**Task:**
Output only the stretch of the listing that starts at the line containing "Anzahl Gänge: 1" and ends at the line containing "Gry Strzelanie i rzucanie", reproduced exactly with both ends.

:: Data supplied ::

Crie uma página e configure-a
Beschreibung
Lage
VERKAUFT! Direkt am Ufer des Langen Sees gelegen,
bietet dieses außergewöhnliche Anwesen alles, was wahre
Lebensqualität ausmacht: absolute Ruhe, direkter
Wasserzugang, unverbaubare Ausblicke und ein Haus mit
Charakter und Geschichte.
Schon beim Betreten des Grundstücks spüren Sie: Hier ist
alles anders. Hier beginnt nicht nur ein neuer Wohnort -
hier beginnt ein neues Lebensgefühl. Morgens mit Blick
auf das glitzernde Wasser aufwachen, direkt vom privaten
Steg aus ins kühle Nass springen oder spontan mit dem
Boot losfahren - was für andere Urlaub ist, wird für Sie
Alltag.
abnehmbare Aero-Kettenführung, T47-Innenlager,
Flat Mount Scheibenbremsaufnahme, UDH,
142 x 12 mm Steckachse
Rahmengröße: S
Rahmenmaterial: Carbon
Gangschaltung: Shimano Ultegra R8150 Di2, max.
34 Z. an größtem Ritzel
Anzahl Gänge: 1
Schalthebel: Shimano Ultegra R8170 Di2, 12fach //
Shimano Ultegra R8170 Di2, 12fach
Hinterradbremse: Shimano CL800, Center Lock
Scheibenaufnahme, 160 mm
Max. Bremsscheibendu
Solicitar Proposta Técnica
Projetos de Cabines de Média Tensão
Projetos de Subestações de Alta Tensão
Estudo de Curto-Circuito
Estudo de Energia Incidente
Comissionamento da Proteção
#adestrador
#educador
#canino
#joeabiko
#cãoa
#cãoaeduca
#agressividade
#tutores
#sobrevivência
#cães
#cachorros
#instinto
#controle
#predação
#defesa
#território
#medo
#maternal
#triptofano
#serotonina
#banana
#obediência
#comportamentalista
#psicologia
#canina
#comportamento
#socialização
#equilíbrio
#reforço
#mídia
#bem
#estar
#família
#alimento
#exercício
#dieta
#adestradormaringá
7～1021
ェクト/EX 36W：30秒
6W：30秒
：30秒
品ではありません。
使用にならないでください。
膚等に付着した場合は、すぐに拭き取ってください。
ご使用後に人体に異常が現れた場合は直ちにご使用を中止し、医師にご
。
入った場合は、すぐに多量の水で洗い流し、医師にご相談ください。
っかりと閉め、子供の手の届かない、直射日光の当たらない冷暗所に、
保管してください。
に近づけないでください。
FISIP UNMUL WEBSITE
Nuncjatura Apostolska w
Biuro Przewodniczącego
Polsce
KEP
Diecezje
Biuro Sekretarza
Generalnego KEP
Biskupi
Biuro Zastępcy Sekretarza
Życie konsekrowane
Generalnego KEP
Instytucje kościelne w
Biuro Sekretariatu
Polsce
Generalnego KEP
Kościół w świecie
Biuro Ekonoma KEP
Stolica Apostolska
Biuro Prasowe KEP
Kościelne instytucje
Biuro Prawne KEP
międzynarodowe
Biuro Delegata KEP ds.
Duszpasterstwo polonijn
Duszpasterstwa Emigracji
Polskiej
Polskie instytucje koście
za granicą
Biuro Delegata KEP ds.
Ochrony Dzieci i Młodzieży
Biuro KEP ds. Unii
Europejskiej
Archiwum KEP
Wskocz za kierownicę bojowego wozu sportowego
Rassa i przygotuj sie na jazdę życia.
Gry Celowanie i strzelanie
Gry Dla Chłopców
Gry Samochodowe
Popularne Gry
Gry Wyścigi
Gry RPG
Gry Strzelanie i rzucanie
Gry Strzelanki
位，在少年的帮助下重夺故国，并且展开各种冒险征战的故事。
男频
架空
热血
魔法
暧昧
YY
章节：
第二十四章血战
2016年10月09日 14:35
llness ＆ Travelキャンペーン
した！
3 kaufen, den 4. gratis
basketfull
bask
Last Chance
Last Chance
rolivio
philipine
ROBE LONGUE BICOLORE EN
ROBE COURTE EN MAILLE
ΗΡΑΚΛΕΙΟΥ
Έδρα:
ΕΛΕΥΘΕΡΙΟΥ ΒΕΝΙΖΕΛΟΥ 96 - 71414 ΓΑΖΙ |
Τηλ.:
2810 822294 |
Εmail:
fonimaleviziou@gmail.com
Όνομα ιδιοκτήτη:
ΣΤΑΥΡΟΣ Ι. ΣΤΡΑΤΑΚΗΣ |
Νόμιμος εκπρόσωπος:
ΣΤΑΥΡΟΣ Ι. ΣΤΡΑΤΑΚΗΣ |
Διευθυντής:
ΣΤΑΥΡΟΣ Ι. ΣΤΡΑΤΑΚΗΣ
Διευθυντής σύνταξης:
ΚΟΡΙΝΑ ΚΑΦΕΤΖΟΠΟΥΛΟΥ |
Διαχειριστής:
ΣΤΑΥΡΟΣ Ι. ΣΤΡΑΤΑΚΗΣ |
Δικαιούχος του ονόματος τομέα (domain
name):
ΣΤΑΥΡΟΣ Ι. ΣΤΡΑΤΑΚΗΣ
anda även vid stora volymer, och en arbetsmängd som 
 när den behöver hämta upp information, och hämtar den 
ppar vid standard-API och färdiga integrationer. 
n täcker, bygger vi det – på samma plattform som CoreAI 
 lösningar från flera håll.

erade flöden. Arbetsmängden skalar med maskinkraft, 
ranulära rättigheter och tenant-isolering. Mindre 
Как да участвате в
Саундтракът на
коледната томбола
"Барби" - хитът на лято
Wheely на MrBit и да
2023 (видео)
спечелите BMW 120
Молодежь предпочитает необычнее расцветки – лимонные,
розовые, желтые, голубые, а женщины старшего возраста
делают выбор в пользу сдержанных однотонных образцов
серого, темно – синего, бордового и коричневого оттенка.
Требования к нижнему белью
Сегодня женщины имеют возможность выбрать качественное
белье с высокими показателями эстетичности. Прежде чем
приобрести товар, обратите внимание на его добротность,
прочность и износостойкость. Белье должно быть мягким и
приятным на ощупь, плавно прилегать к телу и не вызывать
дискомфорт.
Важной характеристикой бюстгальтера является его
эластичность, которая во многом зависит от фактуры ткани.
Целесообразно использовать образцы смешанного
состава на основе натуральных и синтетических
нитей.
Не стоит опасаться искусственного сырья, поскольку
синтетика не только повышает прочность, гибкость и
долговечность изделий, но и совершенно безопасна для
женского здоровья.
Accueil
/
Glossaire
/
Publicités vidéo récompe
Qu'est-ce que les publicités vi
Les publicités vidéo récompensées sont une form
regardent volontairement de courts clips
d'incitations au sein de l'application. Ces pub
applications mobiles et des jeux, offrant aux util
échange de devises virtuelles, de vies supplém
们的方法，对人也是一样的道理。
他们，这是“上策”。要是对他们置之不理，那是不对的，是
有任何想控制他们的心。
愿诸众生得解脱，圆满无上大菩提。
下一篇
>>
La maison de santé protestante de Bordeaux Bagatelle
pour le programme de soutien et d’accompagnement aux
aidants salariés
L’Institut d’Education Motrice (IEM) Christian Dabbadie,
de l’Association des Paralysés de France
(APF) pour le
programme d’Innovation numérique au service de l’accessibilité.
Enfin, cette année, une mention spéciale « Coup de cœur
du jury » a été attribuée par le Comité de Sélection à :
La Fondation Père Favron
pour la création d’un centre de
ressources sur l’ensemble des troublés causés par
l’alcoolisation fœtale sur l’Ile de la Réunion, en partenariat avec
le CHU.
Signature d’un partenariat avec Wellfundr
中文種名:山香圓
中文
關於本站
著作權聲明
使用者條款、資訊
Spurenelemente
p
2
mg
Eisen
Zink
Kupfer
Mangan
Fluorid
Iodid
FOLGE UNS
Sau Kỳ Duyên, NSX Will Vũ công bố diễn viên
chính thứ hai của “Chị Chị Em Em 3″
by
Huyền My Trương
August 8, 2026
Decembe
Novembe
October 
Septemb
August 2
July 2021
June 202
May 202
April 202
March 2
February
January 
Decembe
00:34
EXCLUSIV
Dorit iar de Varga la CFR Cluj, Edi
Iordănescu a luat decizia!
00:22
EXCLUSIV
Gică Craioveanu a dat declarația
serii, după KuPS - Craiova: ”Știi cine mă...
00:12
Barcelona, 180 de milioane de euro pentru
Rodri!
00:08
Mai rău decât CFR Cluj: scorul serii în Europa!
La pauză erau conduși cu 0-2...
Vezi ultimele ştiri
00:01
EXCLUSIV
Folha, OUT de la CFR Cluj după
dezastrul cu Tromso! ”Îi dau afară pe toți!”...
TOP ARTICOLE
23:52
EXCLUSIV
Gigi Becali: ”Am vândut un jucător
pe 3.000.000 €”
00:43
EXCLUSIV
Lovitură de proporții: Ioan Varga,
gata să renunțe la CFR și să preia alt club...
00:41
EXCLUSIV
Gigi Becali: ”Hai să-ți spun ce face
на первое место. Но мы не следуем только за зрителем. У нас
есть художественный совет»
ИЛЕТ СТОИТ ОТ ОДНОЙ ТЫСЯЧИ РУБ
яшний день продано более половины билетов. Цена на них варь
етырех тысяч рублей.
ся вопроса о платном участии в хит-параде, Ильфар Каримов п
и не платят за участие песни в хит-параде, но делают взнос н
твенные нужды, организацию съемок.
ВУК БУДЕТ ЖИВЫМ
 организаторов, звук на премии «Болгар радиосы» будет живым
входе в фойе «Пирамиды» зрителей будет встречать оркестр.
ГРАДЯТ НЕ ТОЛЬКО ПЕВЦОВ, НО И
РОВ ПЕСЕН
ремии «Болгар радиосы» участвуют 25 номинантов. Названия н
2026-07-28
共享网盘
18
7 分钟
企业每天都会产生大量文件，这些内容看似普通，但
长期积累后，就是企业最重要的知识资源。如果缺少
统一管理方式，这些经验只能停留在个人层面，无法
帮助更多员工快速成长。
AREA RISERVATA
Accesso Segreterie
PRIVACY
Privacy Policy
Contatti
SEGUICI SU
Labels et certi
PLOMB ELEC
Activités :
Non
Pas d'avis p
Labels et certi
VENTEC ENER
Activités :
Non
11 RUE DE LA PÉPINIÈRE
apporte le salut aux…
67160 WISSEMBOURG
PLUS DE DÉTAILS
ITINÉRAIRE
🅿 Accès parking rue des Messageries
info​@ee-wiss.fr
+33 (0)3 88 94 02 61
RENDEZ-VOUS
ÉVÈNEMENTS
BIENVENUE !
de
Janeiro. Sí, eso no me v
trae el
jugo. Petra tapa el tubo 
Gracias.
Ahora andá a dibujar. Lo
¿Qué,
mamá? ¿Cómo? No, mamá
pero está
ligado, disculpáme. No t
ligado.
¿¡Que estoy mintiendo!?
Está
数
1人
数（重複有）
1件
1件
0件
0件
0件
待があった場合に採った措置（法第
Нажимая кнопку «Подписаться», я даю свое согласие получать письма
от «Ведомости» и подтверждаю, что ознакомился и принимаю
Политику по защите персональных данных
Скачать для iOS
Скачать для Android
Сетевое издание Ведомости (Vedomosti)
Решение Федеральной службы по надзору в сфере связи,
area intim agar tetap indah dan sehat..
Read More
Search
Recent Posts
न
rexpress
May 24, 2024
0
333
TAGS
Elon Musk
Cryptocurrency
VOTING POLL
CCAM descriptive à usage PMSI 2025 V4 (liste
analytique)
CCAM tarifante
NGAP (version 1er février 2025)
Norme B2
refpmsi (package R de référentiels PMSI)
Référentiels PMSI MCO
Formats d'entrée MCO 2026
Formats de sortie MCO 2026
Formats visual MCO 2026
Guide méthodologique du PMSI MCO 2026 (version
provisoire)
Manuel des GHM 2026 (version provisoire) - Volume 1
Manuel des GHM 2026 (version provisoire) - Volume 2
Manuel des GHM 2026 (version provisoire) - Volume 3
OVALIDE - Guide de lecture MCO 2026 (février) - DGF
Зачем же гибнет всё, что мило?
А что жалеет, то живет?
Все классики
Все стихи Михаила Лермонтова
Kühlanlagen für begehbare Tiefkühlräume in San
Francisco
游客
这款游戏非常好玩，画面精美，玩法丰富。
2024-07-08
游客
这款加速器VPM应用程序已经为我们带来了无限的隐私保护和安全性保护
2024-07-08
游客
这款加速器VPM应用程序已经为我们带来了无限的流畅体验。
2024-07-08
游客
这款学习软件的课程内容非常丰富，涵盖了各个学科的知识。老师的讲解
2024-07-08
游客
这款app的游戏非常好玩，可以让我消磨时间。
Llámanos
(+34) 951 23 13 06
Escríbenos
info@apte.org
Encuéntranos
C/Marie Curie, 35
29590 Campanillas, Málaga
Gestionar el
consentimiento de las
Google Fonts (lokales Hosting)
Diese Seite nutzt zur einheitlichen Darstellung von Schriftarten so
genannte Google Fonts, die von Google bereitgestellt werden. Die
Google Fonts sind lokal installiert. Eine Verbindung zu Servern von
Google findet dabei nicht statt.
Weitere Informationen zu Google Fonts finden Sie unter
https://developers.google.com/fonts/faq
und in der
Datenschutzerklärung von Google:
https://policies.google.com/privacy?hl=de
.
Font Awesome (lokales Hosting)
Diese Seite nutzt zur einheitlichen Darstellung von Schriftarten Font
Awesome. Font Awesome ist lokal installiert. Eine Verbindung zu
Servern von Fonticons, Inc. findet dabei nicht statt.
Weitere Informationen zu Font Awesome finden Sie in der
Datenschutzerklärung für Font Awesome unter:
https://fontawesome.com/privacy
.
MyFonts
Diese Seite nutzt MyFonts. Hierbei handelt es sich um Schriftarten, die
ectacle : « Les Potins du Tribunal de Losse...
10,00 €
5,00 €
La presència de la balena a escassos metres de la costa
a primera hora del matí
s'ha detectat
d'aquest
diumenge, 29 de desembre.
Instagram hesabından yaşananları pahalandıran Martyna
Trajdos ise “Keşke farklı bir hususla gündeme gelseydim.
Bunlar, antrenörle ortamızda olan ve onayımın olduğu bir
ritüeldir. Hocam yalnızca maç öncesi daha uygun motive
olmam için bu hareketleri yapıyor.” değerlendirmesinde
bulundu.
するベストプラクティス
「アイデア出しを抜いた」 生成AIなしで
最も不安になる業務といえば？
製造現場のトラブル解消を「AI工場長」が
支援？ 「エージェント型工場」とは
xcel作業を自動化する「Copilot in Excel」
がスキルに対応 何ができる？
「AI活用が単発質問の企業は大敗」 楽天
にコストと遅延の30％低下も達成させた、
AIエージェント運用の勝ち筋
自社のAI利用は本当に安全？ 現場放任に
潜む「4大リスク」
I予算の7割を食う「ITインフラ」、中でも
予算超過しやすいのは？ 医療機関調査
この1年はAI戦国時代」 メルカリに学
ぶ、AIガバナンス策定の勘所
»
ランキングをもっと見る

:::

**Reply to the task:**
Anzahl Gänge: 1
Schalthebel: Shimano Ultegra R8170 Di2, 12fach //
Shimano Ultegra R8170 Di2, 12fach
Hinterradbremse: Shimano CL800, Center Lock
Scheibenaufnahme, 160 mm
Max. Bremsscheibendu
Solicitar Proposta Técnica
Projetos de Cabines de Média Tensão
Projetos de Subestações de Alta Tensão
Estudo de Curto-Circuito
Estudo de Energia Incidente
Comissionamento da Proteção
#adestrador
#educador
#canino
#joeabiko
#cãoa
#cãoaeduca
#agressividade
#tutores
#sobrevivência
#cães
#cachorros
#instinto
#controle
#predação
#defesa
#território
#medo
#maternal
#triptofano
#serotonina
#banana
#obediência
#comportamentalista
#psicologia
#canina
#comportamento
#socialização
#equilíbrio
#reforço
#mídia
#bem
#estar
#família
#alimento
#exercício
#dieta
#adestradormaringá
7～1021
ェクト/EX 36W：30秒
6W：30秒
：30秒
品ではありません。
使用にならないでください。
膚等に付着した場合は、すぐに拭き取ってください。
ご使用後に人体に異常が現れた場合は直ちにご使用を中止し、医師にご
。
入った場合は、すぐに多量の水で洗い流し、医師にご相談ください。
っかりと閉め、子供の手の届かない、直射日光の当たらない冷暗所に、
保管してください。
に近づけないでください。
FISIP UNMUL WEBSITE
Nuncjatura Apostolska w
Biuro Przewodniczącego
Polsce
KEP
Diecezje
Biuro Sekretarza
Generalnego KEP
Biskupi
Biuro Zastępcy Sekretarza
Życie konsekrowane
Generalnego KEP
Instytucje kościelne w
Biuro Sekretariatu
Polsce
Generalnego KEP
Kościół w świecie
Biuro Ekonoma KEP
Stolica Apostolska
Biuro Prasowe KEP
Kościelne instytucje
Biuro Prawne KEP
międzynarodowe
Biuro Delegata KEP ds.
Duszpasterstwo polonijn
Duszpasterstwa Emigracji
Polskiej
Polskie instytucje koście
za granicą
Biuro Delegata KEP ds.
Ochrony Dzieci i Młodzieży
Biuro KEP ds. Unii
Europejskiej
Archiwum KEP
Wskocz za kierownicę bojowego wozu sportowego
Rassa i przygotuj sie na jazdę życia.
Gry Celowanie i strzelanie
Gry Dla Chłopców
Gry Samochodowe
Popularne Gry
Gry Wyścigi
Gry RPG
Gry Strzelanie i rzucanie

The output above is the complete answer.